5. Prenatal Diagnosis

The gold standard for prenatal diagnosis of ZIKV infection is the polymerase chain reaction essay (PCR) on amniotic fluid. Virus-specific IgM antibodies may be detected 3 days after the onset of symptoms. The serology findings can determine false positives due to cross-reaction with other flaviviruses (like West Nile virus, Dengue and yellow fever). After birth, the viral genome is detectable in saliva, breast milk, urine, and serum within several days after delivery; these data support the possible perinatal transmission of the infection [1].

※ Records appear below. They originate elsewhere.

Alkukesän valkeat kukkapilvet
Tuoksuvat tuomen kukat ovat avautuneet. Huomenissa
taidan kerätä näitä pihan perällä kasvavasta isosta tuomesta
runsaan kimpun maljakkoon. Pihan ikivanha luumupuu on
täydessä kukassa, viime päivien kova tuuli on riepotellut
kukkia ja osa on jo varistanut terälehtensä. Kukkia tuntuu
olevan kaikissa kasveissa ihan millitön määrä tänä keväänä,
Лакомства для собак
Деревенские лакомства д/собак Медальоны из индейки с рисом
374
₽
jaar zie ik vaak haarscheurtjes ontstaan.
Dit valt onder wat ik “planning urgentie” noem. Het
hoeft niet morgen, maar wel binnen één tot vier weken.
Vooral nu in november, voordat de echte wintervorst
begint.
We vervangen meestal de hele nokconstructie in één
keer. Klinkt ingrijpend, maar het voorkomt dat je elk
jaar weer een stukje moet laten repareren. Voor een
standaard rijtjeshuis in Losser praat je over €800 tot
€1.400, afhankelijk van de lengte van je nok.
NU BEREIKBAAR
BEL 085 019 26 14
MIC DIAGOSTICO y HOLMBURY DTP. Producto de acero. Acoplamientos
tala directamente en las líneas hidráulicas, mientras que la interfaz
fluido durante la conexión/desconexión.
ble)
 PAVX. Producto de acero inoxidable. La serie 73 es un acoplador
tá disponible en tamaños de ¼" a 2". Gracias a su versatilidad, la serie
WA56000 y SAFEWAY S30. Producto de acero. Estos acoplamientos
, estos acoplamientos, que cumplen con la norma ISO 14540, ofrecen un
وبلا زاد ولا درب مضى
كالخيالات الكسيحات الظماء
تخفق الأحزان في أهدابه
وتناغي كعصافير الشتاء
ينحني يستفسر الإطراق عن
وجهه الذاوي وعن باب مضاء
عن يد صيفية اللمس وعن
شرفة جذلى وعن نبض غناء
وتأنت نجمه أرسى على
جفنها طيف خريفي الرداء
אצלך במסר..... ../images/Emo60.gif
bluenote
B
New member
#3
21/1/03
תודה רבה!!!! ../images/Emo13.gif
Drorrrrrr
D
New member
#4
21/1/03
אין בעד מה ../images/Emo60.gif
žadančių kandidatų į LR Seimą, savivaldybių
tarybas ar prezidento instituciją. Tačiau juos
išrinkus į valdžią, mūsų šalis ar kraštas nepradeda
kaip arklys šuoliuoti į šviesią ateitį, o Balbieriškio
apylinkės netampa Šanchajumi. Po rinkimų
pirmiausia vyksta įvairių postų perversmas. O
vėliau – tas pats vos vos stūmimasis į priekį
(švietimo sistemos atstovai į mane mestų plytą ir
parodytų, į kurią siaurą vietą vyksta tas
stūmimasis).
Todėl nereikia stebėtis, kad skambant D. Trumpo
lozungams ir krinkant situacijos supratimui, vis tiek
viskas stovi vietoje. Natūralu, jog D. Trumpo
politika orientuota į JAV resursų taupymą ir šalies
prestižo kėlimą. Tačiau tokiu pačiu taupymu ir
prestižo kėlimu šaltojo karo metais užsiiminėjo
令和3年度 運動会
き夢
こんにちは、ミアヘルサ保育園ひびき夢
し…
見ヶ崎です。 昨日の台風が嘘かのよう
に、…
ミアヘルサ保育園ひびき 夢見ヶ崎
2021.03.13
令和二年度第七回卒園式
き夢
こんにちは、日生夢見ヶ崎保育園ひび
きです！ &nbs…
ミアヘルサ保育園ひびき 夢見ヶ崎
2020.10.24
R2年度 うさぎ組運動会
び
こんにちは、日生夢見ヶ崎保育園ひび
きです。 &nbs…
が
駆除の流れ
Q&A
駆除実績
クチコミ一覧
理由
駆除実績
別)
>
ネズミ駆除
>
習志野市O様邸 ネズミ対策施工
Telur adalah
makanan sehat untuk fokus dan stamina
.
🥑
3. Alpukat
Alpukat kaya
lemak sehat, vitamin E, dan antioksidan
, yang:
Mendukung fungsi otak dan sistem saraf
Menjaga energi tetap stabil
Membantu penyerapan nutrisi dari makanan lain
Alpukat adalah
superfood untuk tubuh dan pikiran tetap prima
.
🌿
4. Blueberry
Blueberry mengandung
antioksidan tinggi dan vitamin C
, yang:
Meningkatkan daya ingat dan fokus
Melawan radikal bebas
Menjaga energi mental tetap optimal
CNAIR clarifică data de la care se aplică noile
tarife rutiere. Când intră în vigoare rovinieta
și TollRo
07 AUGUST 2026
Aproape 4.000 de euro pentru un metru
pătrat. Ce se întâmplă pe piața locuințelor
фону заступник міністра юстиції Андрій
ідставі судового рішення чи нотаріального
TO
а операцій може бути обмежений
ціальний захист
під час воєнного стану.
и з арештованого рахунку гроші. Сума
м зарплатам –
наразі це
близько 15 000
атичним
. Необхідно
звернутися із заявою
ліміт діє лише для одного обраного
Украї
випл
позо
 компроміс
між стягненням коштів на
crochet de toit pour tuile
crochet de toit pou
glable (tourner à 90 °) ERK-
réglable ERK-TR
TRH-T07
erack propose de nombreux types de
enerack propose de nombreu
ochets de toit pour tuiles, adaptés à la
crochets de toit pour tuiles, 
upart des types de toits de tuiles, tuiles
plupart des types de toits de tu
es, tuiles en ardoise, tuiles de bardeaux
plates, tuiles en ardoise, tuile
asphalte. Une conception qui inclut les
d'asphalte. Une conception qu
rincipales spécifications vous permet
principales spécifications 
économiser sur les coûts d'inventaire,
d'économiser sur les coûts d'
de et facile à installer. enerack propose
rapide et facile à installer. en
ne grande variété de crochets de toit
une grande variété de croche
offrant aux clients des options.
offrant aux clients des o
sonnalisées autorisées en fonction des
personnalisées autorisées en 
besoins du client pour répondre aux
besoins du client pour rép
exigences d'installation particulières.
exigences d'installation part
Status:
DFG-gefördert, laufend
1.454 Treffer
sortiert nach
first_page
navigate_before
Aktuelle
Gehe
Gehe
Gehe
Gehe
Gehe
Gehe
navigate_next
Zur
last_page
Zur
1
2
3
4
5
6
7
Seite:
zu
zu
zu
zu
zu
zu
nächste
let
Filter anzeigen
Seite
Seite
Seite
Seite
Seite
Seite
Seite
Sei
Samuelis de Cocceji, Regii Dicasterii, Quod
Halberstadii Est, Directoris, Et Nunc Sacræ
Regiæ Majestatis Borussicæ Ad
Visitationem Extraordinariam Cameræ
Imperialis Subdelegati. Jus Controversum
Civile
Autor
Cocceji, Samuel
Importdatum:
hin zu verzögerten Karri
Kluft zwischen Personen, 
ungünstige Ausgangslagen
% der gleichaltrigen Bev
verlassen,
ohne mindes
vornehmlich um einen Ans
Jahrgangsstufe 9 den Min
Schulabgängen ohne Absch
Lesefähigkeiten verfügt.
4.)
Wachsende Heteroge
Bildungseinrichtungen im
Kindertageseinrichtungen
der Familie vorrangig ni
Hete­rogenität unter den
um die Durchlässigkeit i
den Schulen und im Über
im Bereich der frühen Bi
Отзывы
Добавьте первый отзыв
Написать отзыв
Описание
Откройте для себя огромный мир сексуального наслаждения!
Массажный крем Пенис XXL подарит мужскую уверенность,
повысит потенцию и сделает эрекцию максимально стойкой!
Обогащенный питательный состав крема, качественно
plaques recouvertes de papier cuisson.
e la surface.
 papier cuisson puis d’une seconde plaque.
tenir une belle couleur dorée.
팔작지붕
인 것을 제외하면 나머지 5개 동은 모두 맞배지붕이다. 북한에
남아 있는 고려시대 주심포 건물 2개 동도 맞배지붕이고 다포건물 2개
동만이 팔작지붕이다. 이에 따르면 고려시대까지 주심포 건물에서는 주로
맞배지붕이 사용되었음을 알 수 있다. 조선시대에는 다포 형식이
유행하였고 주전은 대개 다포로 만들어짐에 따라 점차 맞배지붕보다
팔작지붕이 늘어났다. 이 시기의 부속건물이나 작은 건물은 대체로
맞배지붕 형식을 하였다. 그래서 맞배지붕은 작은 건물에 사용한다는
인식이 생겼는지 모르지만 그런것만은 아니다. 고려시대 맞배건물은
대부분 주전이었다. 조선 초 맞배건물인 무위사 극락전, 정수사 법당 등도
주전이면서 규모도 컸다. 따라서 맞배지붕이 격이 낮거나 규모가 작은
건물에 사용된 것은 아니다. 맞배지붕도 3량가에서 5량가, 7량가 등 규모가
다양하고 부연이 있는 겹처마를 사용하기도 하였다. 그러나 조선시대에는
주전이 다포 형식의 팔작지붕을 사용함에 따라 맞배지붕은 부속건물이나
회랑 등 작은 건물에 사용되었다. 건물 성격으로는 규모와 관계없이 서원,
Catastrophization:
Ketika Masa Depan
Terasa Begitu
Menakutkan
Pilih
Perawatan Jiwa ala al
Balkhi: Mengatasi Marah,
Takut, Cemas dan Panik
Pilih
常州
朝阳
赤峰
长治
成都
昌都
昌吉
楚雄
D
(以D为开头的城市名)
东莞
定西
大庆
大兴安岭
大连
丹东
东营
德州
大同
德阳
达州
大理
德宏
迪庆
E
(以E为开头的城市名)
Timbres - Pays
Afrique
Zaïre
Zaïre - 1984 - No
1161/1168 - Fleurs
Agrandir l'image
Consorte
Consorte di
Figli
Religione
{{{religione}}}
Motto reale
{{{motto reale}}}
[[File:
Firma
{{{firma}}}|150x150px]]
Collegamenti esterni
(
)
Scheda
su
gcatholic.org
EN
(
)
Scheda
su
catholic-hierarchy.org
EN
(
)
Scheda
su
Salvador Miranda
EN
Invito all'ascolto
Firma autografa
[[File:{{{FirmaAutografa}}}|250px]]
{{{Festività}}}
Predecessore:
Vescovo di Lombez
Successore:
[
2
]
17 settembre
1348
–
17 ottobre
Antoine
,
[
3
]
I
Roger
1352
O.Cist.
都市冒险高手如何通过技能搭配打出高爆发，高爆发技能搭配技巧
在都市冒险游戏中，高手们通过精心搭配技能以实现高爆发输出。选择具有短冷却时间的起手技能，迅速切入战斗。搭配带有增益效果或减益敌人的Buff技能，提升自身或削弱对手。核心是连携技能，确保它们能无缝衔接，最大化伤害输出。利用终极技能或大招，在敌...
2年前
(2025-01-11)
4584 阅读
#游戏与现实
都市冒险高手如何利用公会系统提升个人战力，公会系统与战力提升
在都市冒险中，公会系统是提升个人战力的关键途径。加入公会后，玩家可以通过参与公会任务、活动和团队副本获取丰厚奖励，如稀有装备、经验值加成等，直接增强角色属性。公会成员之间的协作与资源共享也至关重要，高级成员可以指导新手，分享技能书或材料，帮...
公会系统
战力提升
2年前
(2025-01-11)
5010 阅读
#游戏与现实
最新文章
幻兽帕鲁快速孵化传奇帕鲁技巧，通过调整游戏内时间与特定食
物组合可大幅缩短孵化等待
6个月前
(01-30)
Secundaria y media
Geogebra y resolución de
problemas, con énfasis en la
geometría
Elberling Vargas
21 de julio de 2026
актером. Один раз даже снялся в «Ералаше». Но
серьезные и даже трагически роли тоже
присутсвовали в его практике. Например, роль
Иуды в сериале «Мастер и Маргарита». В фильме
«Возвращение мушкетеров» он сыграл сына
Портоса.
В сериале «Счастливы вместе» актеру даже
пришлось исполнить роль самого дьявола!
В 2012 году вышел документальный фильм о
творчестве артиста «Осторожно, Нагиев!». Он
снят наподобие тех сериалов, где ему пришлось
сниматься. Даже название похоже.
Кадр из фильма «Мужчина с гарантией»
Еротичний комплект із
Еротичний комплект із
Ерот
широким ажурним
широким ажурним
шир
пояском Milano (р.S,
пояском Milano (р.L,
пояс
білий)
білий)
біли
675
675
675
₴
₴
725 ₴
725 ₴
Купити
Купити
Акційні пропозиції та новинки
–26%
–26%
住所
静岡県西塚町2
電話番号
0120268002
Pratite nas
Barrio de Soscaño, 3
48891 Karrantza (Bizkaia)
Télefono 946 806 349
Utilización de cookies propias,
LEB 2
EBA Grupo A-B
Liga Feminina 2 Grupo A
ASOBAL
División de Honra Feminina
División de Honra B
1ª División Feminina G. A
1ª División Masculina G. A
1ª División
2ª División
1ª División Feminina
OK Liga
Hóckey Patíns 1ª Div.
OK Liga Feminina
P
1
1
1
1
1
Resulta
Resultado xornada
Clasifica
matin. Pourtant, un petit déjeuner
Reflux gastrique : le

Another limitation for prenatal diagnosis of the infection is persistent viremia and viruria in pregnancy, even weeks and months after primary exposure [44]. In the case of microcephaly, defined head circumference <2SDS is detectable by ultrasound starting from the second trimester, whereas ZIKV infection occurs typically in the first trimester. Other ultrasound signs suggestive of infection include ventriculomegaly, brain calcifications and posterior fossa destructive lesions; these findings are not found in other congenital infections [45]. According to some studies, another typical sign is disproportion in fetal growth, such as an unusual femur sparing growth restriction [46].

 

6. Clinical Signs

The distinctive features of the congenital ZIKV syndrome in the new-born are the following: severe microcephaly with partially collapsed skull, redundant scalp skin, early closure of the fontanelles, macular scarring and focal pigmentary retinal mottling, congenital contractures of one or more joints (similar to arthrogryposis, very rare in other congenital infections) and extrapyramidal motor symptoms with marked hypertonia. According to some authors, microcephaly may develop in new-borns with a normal head circumference at birth [1,47]. In severe cases, placental insufficiency caused by infection can lead to fetal growth restriction and, sometimes, even to fetal demise [6,48].

7. Neuroimaging

Neuroimaging with computed tomography (CT) or magnetic resonance (MRI) has found calcifications of the cortico-medullary junction with band distribution, more frequently in the basal ganglia and less commonly in the thalamus. Other alterations include cysts, mainly in the occipital area, delayed myelination and ventriculomegaly (Table 1). The latter, if severe, may require ventricular-peritoneal shunt surgery. Some of the alterations mentioned above may be present even in children with normal head circumference [1].

Table 1. MRI findings in congenital ZIKV infection.

CT 1 and MRI 2 Findings in Congenital Zika Syndrome
Punctate calcifications (basal ganglia > thalami)
Severe ventriculomegaly
Global delayed or hypo-myelination
Pachygyria or polymicrogyria (mostly in the frontal lobes)
Hypoplasia of the cerebellum and the brainstem.
Enlarged cisterna magna
Abnormalities of corpus callosum (hypoplasia/hypogenesis)
Cysts/Pseudocysts (mainly in the occipital area)

¹ CT: computed tomography; ² MRI: magnetic resonance.

In congenital ZIKV infection, the whole development of the brain is compromised, with a reduction in cortical gyrification, cerebellar hypoplasia, and hypo/dysmyelination of the white matter in almost all affected subjects. These pathologic alterations are visible both with CT performed after birth and with fetal MRI [49].